Cuando niños éramos extremadamente vulnerables, pero vivir así -a merced de los
adultos- nos hizo sentir demasiado expuestos, y por lo tanto nos cerramos
emocionalmente. Nos sentimos arrasados por la violencia, la mentira, el doble
standard y la insensibilidad del mundo adulto, de la sociedad que hemos
construido entre todos. Sentimos tristeza, ira u otra emoción y no fuimos
comprendidos o acogidos, e incluso a veces se nos ridiculizó o castigó. Fuimos
víctimas de la ira de los adultos por causas que no comprendimos: hicimos algo y
nos encontramos con una reacción volcánica. Ese adulto se hallaba previamente
alterado, nos atribuyó intenciones que no eran reales o nos criticó por cosas que él
mismo hacía. Comenzamos a poner distancia, a desconfiar, a sentirnos
traicionados, como muy bien muestra la película The Wall.

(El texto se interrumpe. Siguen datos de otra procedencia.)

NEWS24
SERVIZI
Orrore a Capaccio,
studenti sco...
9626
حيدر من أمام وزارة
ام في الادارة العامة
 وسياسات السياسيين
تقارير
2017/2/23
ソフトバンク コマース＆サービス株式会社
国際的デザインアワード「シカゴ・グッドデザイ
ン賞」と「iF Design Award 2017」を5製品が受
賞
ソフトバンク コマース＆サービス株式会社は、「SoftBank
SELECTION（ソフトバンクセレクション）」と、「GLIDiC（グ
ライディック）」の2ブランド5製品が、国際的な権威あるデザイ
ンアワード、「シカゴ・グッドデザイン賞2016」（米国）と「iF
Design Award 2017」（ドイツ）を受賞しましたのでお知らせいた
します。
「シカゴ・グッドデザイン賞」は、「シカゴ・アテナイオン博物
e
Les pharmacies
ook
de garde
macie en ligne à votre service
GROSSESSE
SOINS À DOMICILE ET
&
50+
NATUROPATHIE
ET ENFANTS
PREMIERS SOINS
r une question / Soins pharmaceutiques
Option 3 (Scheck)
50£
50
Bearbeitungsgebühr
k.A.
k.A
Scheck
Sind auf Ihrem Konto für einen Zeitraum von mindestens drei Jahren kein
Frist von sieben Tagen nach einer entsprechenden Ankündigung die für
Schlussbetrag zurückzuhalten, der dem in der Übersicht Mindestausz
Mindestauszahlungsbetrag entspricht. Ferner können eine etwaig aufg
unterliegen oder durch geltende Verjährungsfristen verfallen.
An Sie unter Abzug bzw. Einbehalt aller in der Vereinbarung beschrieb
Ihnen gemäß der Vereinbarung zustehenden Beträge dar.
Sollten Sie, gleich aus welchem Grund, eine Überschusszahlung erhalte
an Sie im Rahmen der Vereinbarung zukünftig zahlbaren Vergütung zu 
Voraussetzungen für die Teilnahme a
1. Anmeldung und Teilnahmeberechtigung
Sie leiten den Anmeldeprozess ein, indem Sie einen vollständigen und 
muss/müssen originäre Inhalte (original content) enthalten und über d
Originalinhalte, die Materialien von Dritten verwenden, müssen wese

Los trucos que aprendimos para disimular lo que sentimos, para aparentar cosas,
para “adaptarnos”, parecían dar resultado. Cada vez teníamos una “personalidad”
más definida, una forma de ser que nos resultaba relativamente cómoda y también
a nuestras parejas, amigos y familia. Permanecieron, sin embargo, focos de
inseguridad, de lo que a veces llamamos “trancas” o “defectos”, que nos siguieron
dando problemas, dificultando nuestras relaciones con los demás y nuestra
armonía interior. Intentamos echar esas dificultades bajo la alfombra, o, en el mejor
de los casos, “aceptarlas” como lo que creemos parte intrínseca nuestra.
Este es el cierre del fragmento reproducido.